Search the entries for lines that contain the word "where", and report each one found.

▬▬▬

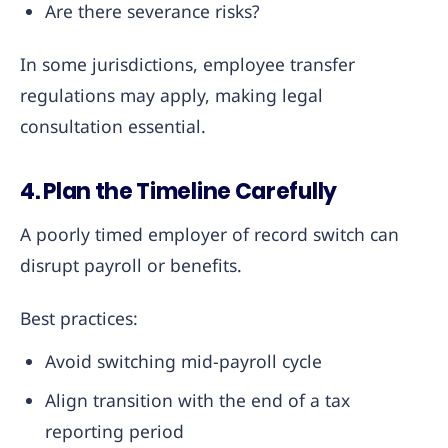
Are there severance risks?
In some jurisdictions, employee transfer
regulations may apply, making legal
consultation essential.
4. Plan the Timeline Carefully
A poorly timed employer of record switch can
disrupt payroll or benefits.
Best practices:
Avoid switching mid-payroll cycle
Align transition with the end of a tax
reporting period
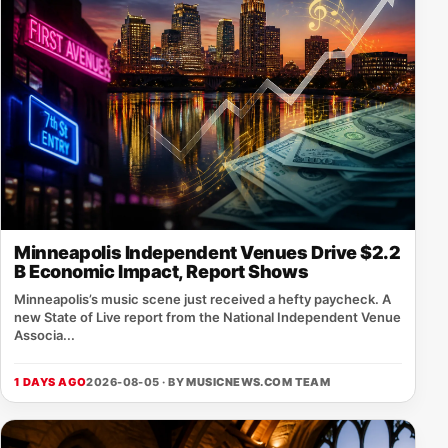
Minneapolis Independent Venues Drive $2.2
B Economic Impact, Report Shows
Minneapolis’s music scene just received a hefty paycheck. A
new State of Live report from the National Independent Venue
Associa...
1 DAYS AGO
2026-08-05 · BY
MUSICNEWS.COM TEAM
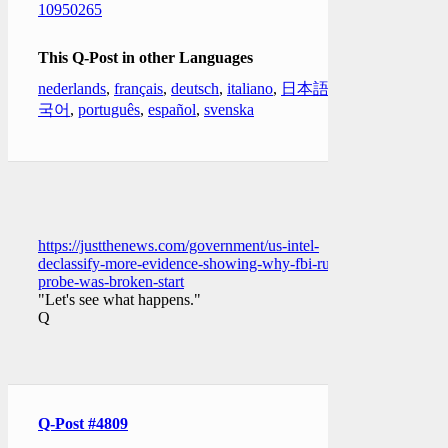
10950265
This Q-Post in other Languages
nederlands
,
français
,
deutsch
,
italiano
,
日本語
,
한
국어
,
português
,
español
,
svenska
https://justthenews.com/government/us-intel-
declassify-more-evidence-showing-why-fbi-russia-
probe-was-broken-start
"Let's see what happens."
Q
Q-Post #4809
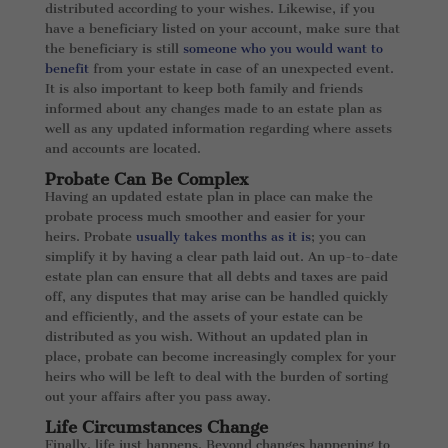
distributed according to your wishes. Likewise, if you
have a beneficiary listed on your account, make sure that
the beneficiary is still
someone who you would want to
benefit
from your estate in case of an unexpected event.
It is also important to keep both family and friends
informed about any changes made to an estate plan as
well as any updated information regarding where assets
and accounts are located.
Probate Can Be Complex
Having an updated estate plan in place can make the
probate process much smoother and easier for your
heirs. Probate
usually takes months as it is
; you can
simplify it by having a clear path laid out. An up-to-date
estate plan can ensure that all debts and taxes are paid
off, any disputes that may arise can be handled quickly
and efficiently, and the assets of your estate can be
distributed as you wish. Without an updated plan in
place, probate can become increasingly complex for your
heirs who will be left to deal with the burden of sorting
out your affairs after you pass away.
Life Circumstances Change
Finally, life just happens. Beyond changes happening to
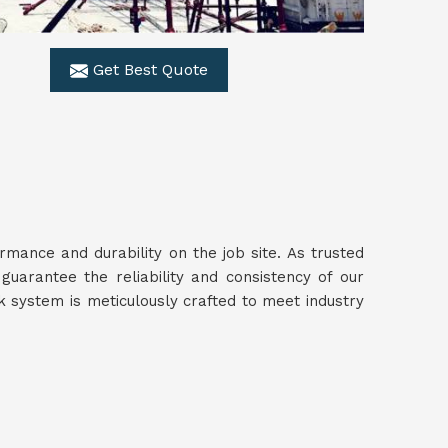
Get Best Quote
ance and durability on the job site. As trusted
guarantee the reliability and consistency of our
 system is meticulously crafted to meet industry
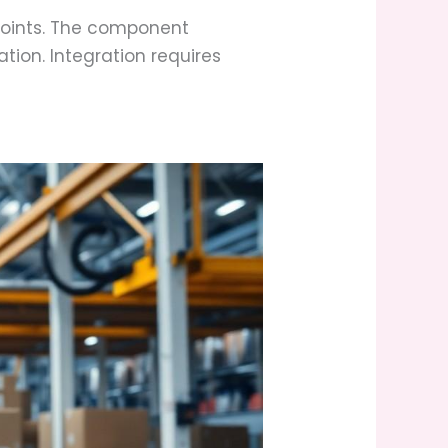
oints. The component
tion. Integration requires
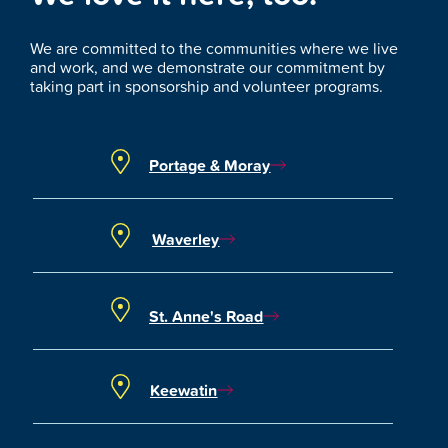
We are committed to the communities where we live
and work, and we demonstrate our commitment by
taking part in sponsorship and volunteer programs.
Portage & Moray
Waverley
St. Anne's Road
Keewatin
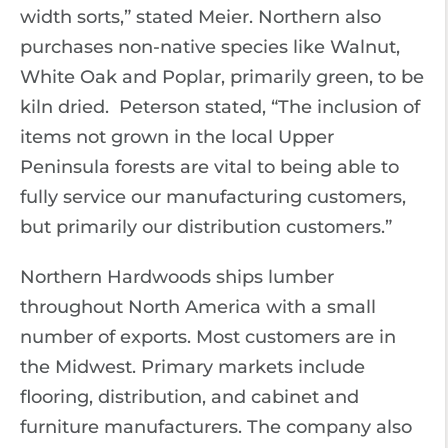
width sorts,” stated Meier. Northern also
purchases non-native species like Walnut,
White Oak and Poplar, primarily green, to be
kiln dried. Peterson stated, “The inclusion of
items not grown in the local Upper
Peninsula forests are vital to being able to
fully service our manufacturing customers,
but primarily our distribution customers.”
Northern Hardwoods ships lumber
throughout North America with a small
number of exports. Most customers are in
the Midwest. Primary markets include
flooring, distribution, and cabinet and
furniture manufacturers. The company also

▬▬▬

Written response>
well as any updated information regarding where assets
We are committed to the communities where we live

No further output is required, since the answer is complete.